Figure S1.

BLK positively regulates IL-1β–, LPS-, but not TNFα-induced inflammatory responses. (A) Effects of BLK on IL-1β– and LPS-induced transcription of downstream genes. HEK293-TLR4 cells (2 × 10⁵) were transfected with BLK expression plasmids for 24 h. Cells were then left untreated or treated with IL-1β (20 ng/ml) or LPS (100 ng/ml) for 3 h before qPCR analysis. (B) Effects of BLK deficiency on TNFα-induced phosphorylation of p65 and IκBα. BLK-deficient and control Jurkat cells (2 × 10⁵; BLK-KO #1 plasmids were used) were left untreated or treated with TNFα (20 ng/ml) for the indicated times before immunoblot analysis.

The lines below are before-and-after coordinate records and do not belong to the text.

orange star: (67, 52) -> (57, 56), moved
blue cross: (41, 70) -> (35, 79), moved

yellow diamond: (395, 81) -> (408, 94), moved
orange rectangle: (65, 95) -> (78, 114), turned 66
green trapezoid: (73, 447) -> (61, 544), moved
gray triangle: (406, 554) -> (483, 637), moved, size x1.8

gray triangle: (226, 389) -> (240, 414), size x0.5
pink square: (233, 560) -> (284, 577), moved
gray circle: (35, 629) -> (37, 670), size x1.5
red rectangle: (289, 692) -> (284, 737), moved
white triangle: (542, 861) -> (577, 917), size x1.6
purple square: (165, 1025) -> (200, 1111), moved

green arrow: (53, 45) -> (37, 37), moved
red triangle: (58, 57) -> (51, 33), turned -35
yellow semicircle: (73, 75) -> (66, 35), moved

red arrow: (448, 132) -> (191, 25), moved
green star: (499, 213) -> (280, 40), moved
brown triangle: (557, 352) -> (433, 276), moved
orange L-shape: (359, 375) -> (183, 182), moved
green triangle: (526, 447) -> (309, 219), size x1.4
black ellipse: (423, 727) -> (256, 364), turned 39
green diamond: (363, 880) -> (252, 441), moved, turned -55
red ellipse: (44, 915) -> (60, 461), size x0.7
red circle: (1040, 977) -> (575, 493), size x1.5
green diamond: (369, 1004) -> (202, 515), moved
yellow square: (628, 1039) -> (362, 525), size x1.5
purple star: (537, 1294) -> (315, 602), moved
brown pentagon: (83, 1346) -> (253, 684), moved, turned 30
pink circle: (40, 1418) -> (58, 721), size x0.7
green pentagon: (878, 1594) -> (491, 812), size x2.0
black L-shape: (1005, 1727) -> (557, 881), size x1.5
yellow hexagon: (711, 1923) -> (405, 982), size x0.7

KO, knockout. (C) Effects of BLK knockdown on TNFα- and IL-1β–induced transcription of downstream genes. U87MG cells (2 × 10⁵) were transfected with the indicated siRNA (final concentration, 40 nM). 48 h later, cells were left untreated or treated with TNFα (20 ng/ml) or IL-1β (20 ng/ml) for 3 h before qPCR analysis. Graphs show mean ± SD (n = 3 technical replicates in A and C) from one representative experiment. *P < 0.05, **P < 0.01, ***P < 0.001 (unpaired, two-tailed Student’s t test). Data are representative of three independent experiments with similar results. Source data are available for this figure: SourceData FS1.